The UK is to guarantee £2bn of Chinese investment in the Hinkley Point C nuclear project in a deal which could see China take the lead in furthe nuclear projects, but there is still no indication on when a final investment decision will be taken on the project.
Chancellor of the Exchequer George Osborne has announced that the government will guarantee a £2bn deal under which China will help fund the cost of building the proposed Hinkley Point C nuclear reactor on the Somerset coast. Projected to cost some £24.5bn, Hinkley C is scheduled to be the first of the UK’s new fleet of nuclear power stations, and the first built in the country since Sizewell B in the 1990s.
Osborne made the announcement during an official tour of China, and his colleague Amber Rudd, secretary of state for energy and climate change, said that China is expected to take the lead on further nuclear projects, including a power station at Bradwell in Essex, which could be Chinese-designed.
The funding guarantee will be met from Infrastructure UK, a unit within the Treasury that co-ordinates and simplifies planning and prioritisation for UK infrastructure projects. The money will assist EDF, which is building the plant, to meet the enormous building costs. It is not known what proportion of the total cost Chinese finance is expected to reach, and although EDF chief executive Vincent de Rivas welcomed the announcement, he said only that it represented ‘further progress towards a final investment decision’, he did not indicate how far off that decision might be or when work might begin in earnest on the power station (ground works have already begun, but no concrete has been poured). The European Commission approved the project last year while UK planning consent was granted in 2013.

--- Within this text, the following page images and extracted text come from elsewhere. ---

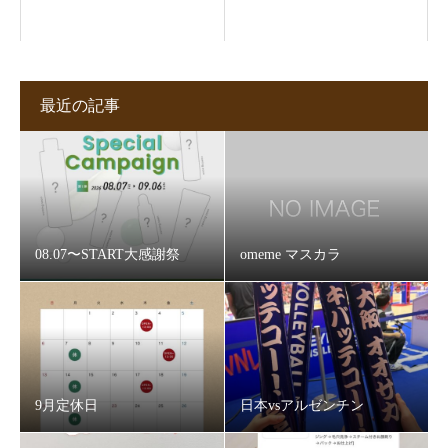
最近の記事
08.07〜START大感謝祭
omeme マスカラ
9月定休日
日本vsアルゼンチン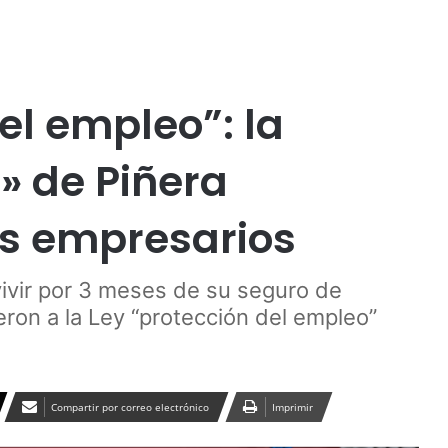
Publicidad
el empleo”: la
» de Piñera
os empresarios
vivir por 3 meses de su seguro de
ron a la Ley “protección del empleo”
Compartir por correo electrónico
Imprimir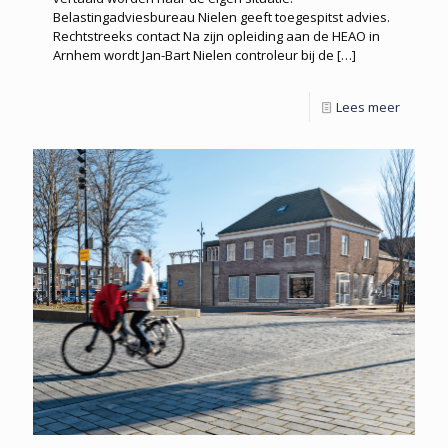
Belastingadviesbureau Nielen geeft toegespitst advies.
Rechtstreeks contact Na zijn opleiding aan de HEAO in
Arnhem wordt Jan-Bart Nielen controleur bij de
[…]
Lees meer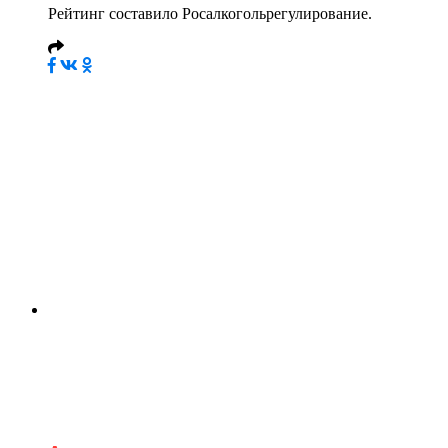
Рейтинг составило Росалкогольрегулирование.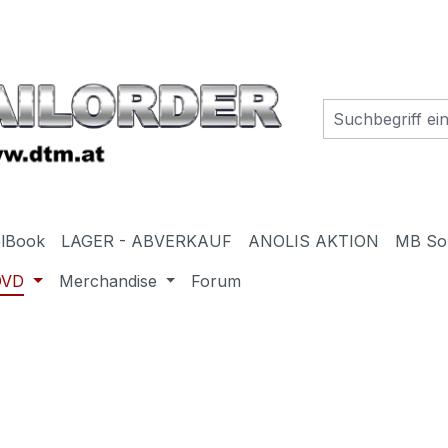
elBook
LAGER - ABVERKAUF
ANOLIS AKTION
MB So
DVD
Merchandise
Forum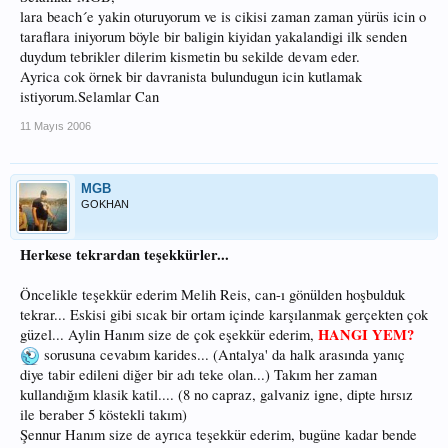
lara beach´e yakin oturuyorum ve is cikisi zaman zaman yürüs icin o
taraflara iniyorum böyle bir baligin kiyidan yakalandigi ilk senden
duydum tebrikler dilerim kismetin bu sekilde devam eder.
Ayrica cok örnek bir davranista bulundugun icin kutlamak
istiyorum.Selamlar Can
11 Mayıs 2006
MGB
GOKHAN
Herkese tekrardan teşekkürler...
Öncelikle teşekkür ederim Melih Reis, can-ı gönülden hoşbulduk
tekrar... Eskisi gibi sıcak bir ortam içinde karşılanmak gerçekten çok
HANGI YEM?
güzel... Aylin Hanım size de çok eşekkür ederim,
sorusuna cevabım karides... (Antalya' da halk arasında yanıç
diye tabir edileni diğer bir adı teke olan...) Takım her zaman
kullandığım klasik katil.... (8 no capraz, galvaniz igne, dipte hırsız
ile beraber 5 köstekli takım)
Şennur Hanım size de ayrıca teşekkür ederim, bugüne kadar bende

Hinkley C is to be a European Pressurised Water (EPR) reactor, designed by EDF subsidiary Areva. No EPRs have yet been completed: the demonstration reactor, at Flamanville in Normandy, is now three years late coming on-stream and latest estimates put its start-up date in the fourth quarter of 2018; the project is already £5.2bn over-budget. Another plant under construction, at Olkiluoto in Finland, is also beset by delays, and may not come on-stream until 2020: ten years behind schedule. The first EPR units to become operational may be in China, at Taishan; current estimates say these two reactors may start by the end of this year.

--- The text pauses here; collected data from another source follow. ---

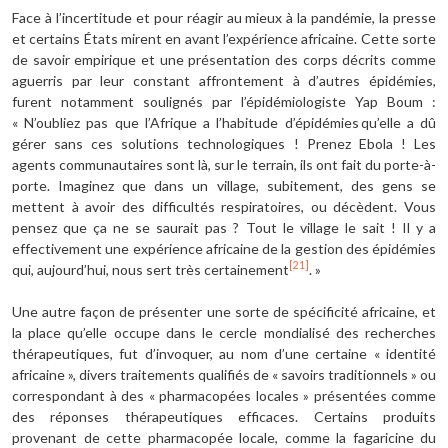
Face à l’incertitude et pour réagir au mieux à la pandémie, la presse
et certains États mirent en avant l’expérience africaine. Cette sorte
de savoir empirique et une présentation des corps décrits comme
aguerris par leur constant affrontement à d’autres épidémies,
furent notamment soulignés par l’épidémiologiste Yap Boum :
« N’oubliez pas que l’Afrique a l’habitude d’épidémies qu’elle a dû
gérer sans ces solutions technologiques ! Prenez Ebola ! Les
agents communautaires sont là, sur le terrain, ils ont fait du porte-à-
porte. Imaginez que dans un village, subitement, des gens se
mettent à avoir des difficultés respiratoires, ou décèdent. Vous
pensez que ça ne se saurait pas ? Tout le village le sait ! Il y a
effectivement une expérience africaine de la gestion des épidémies
[21]
qui, aujourd’hui, nous sert très certainement
. »
Une autre façon de présenter une sorte de spécificité africaine, et
la place qu’elle occupe dans le cercle mondialisé des recherches
thérapeutiques, fut d’invoquer, au nom d’une certaine « identité
africaine », divers traitements qualifiés de « savoirs traditionnels » ou
correspondant à des « pharmacopées locales » présentées comme
des réponses thérapeutiques efficaces. Certains produits
provenant de cette pharmacopée locale, comme la fagaricine du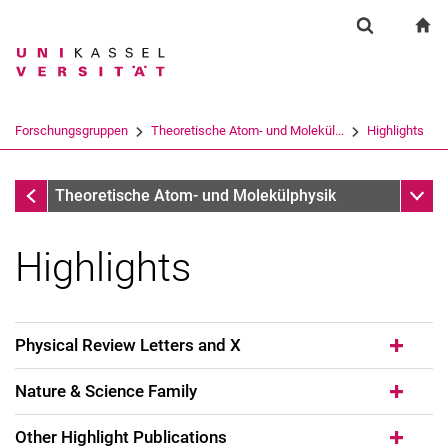
Springe direkt zu: Inhalt
Springe direkt zu: Suche
Springe direkt zu: Hauptnav
zu
Suchformul
Suchbegriff
Suchmaschine
Forschungsgruppen
Theoretische Atom- und Molekül...
Highlights
Suchen (öffnet externen Link in einem 
Forschungsgruppen
Unter
Theoretische Atom- und Molekülphysik
Highlights
Physical Review Letters and X
Nature & Science Family
Other Highlight Publications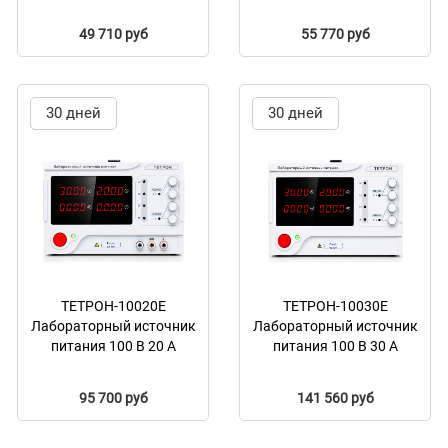
49 710 руб
55 770 руб
30 дней
30 дней
ТЕТРОН-10020Е
ТЕТРОН-10030Е
Лабораторный источник
Лабораторный источник
питания 100 В 20 А
питания 100 В 30 А
95 700 руб
141 560 руб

The government has already agreed to help meet the costs of Hinkley C by paying £89.50/MWh for the electricity it produces if EDF also decides to build an EPR station at Sizewell in Suffolk, and £92.50/MWh if it does not.
“Nuclear power is cost competitive with other low carbon technology and is a crucial part of our energy mix, along with new sources of power such as shale gas,” Osborne said. “So I am delighted to announce this guarantee for Hinkley Point today and to be in China to discuss their investments in Britain’s nuclear industry. It is another move forward for the golden relationship between Britain and China – the world’s oldest civil nuclear power and the world’s fastest growing civil nuclear power.” Amber Rudd indicated that talks between the government and EDF would continue, and stressed the importance of the project to the UK, pinpointing the 25,000 jobs Hinkley C is projected to create and the six million homes to which it is expected to supply power.